El momento actual es que los médicos de niños llevamos a cabo el ejercicio de la segunda etapa de la Pediatría-puericultura del S.O.E., descontentos, pero fieles cumplidores a nuestros tradicionales deberes, resignados, silenciosos, pero llenos de caridad y agradecimiento hacía los pobres y humildes padres, que toda comprensión nos ayuda grandemente en nuestra labor, reduciéndonos el número de asistencias, etc., mientras el alma se nos impresiona angustiosamente ante los males que determina la decadente evolución de la Medicina.

La existencia de una buena o mala Medicina Social es un problema de civilización y organización cristiano social, bien resuelto en la mayoría de los países civilizados occidentales.
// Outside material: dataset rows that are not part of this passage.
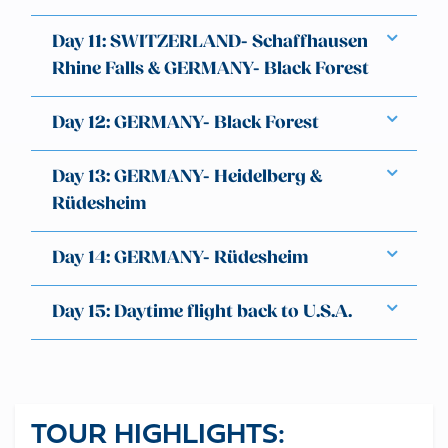
Day 11: SWITZERLAND- Schaffhausen
Rhine Falls & GERMANY- Black Forest
Day 12: GERMANY- Black Forest
Day 13: GERMANY- Heidelberg &
Rüdesheim
Day 14: GERMANY- Rüdesheim
Day 15: Daytime flight back to U.S.A.
TOUR HIGHLIGHTS: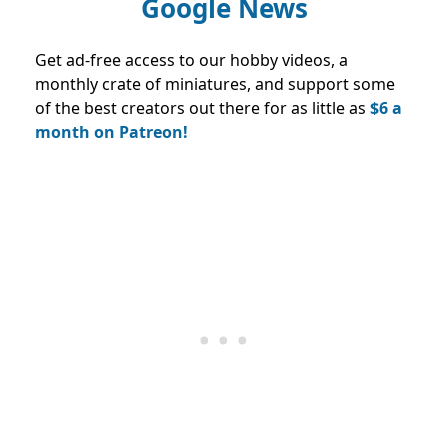
Google News
Get ad-free access to our hobby videos, a
monthly crate of miniatures, and support some
of the best creators out there for as little as
$6 a
month on Patreon!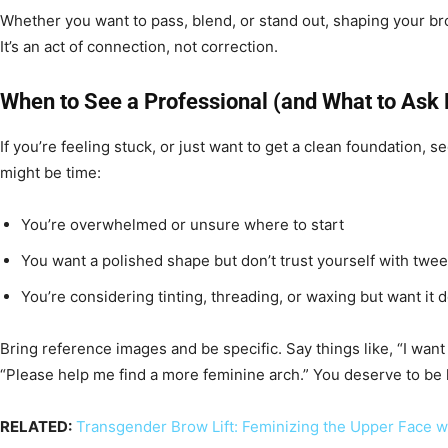
Whether you want to pass, blend, or stand out, shaping your bro
It’s an act of connection, not correction.
When to See a Professional (and What to Ask 
If you’re feeling stuck, or just want to get a clean foundation, s
might be time:
You’re overwhelmed or unsure where to start
You want a polished shape but don’t trust yourself with twe
You’re considering tinting, threading, or waxing but want it 
Bring reference images and be specific. Say things like, “I want 
“Please help me find a more feminine arch.” You deserve to be 
RELATED:
Transgender Brow Lift: Feminizing the Upper Face w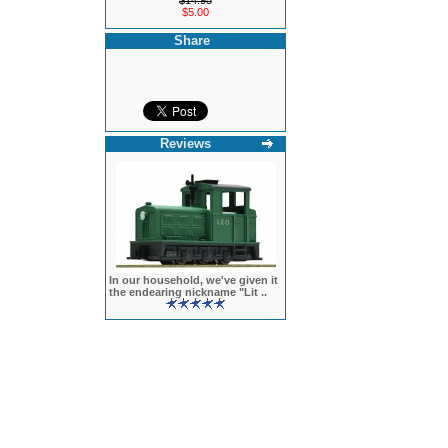
$14.95
$5.00
Share
Reviews
In our household, we've given it
the endearing nickname "Lit ..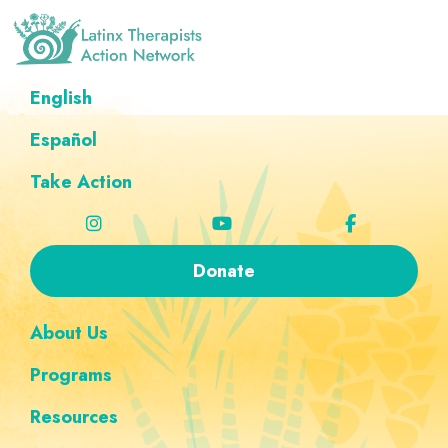
Skip
Skip
Skip
Skip
to
to
to
to
primary
main
footer
custom
Latinx
A
English
Therapists
navigation
content
navigation
Directory
Action
Network
Español
of
Latinx
Take Action
Therapists
Donate
About Us
Programs
Resources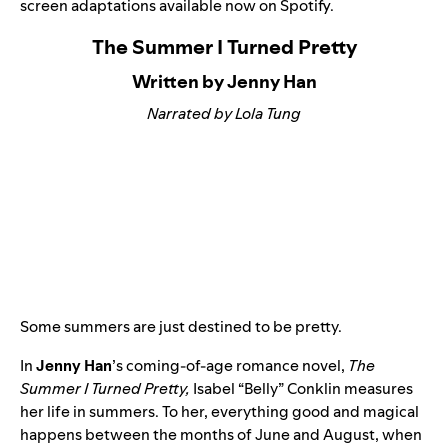
screen adaptations available now on Spotify.
The Summer I Turned Pretty
Written by Jenny Han
Narrated by Lola Tung
Some summers are just destined to be pretty.
In
Jenny Han
’s coming-of-age romance novel,
The
Summer I Turned Pretty
,
Isabel “Belly” Conklin measures
her life in summers. To her, everything good and magical
happens between the months of June and August, when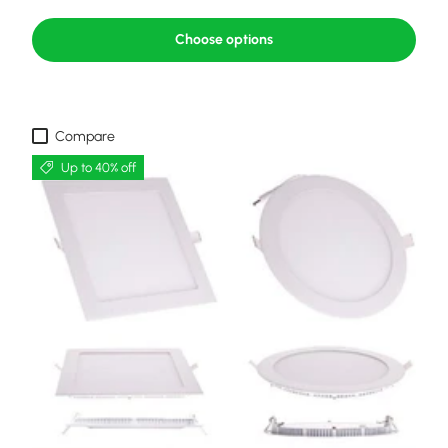
Choose options
Compare
Up to 40% off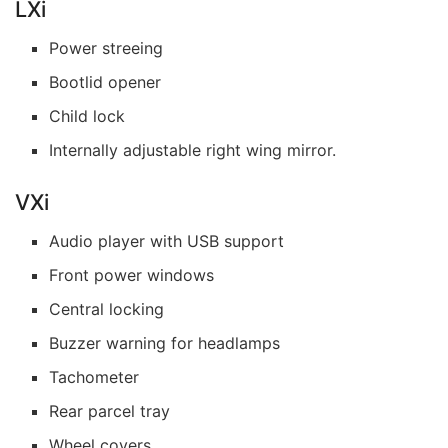
LXi
Power streeing
Bootlid opener
Child lock
Internally adjustable right wing mirror.
VXi
Audio player with USB support
Front power windows
Central locking
Buzzer warning for headlamps
Tachometer
Rear parcel tray
Wheel covers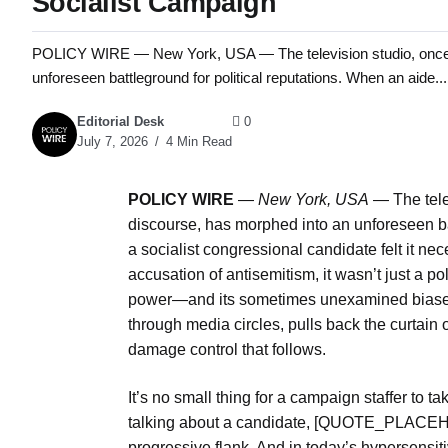
Socialist Campaign
POLICY WIRE — New York, USA — The television studio, once a 
unforeseen battleground for political reputations. When an aide...
Editorial Desk
0
July 7, 2026
4 Min Read
POLICY WIRE
—
New York, USA
— The telev
discourse, has morphed into an unforeseen ba
a socialist congressional candidate felt it n
accusation of antisemitism, it wasn’t just a p
power—and its sometimes unexamined biases.
through media circles, pulls back the curtain
damage control that follows.
It’s no small thing for a campaign staffer to 
talking about a candidate, [QUOTE_PLACEHO
progressive flank. And in today’s hypersensiti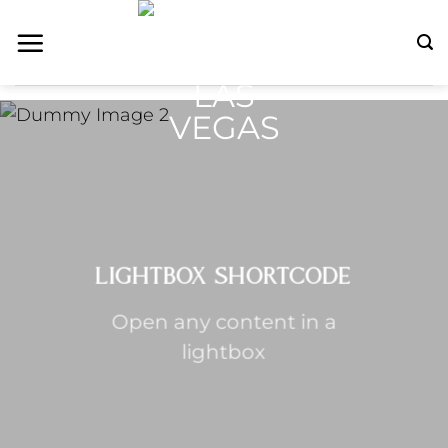
Skip
to
content
LIGHTBOX SHORTCODE
Open any content in a
lightbox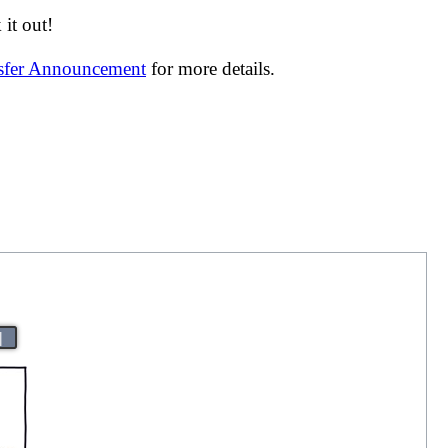
it out!
nsfer Announcement
for more details.
|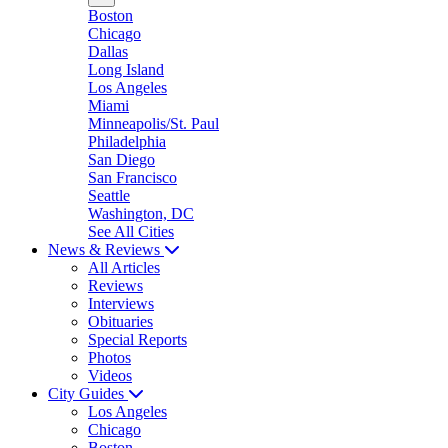
Boston
Chicago
Dallas
Long Island
Los Angeles
Miami
Minneapolis/St. Paul
Philadelphia
San Diego
San Francisco
Seattle
Washington, DC
See All Cities
News & Reviews
All Articles
Reviews
Interviews
Obituaries
Special Reports
Photos
Videos
City Guides
Los Angeles
Chicago
Boston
A nosotros nos urge mucho tener una buena Medicina Social, para lo que bastaría una transformación profunda de nuestra actual Medicina Social, especialmente de la Infantil, que permita en las familias que asistimos y en nuestro «yo» profesional la pervivencia del espíritu cristiano tradicional en nuestra patria.

En la formación de la infancia, es donde mejor se deposita la esperanza para el futuro; por ello, desde el puesto que Dios me ha permitido alcanzar en la vida, una vez más, bajo la inspiración de la divisa católica «Por un mundo mejor», lucho para lograr una mejor asistencia sanitario-médica del niño español.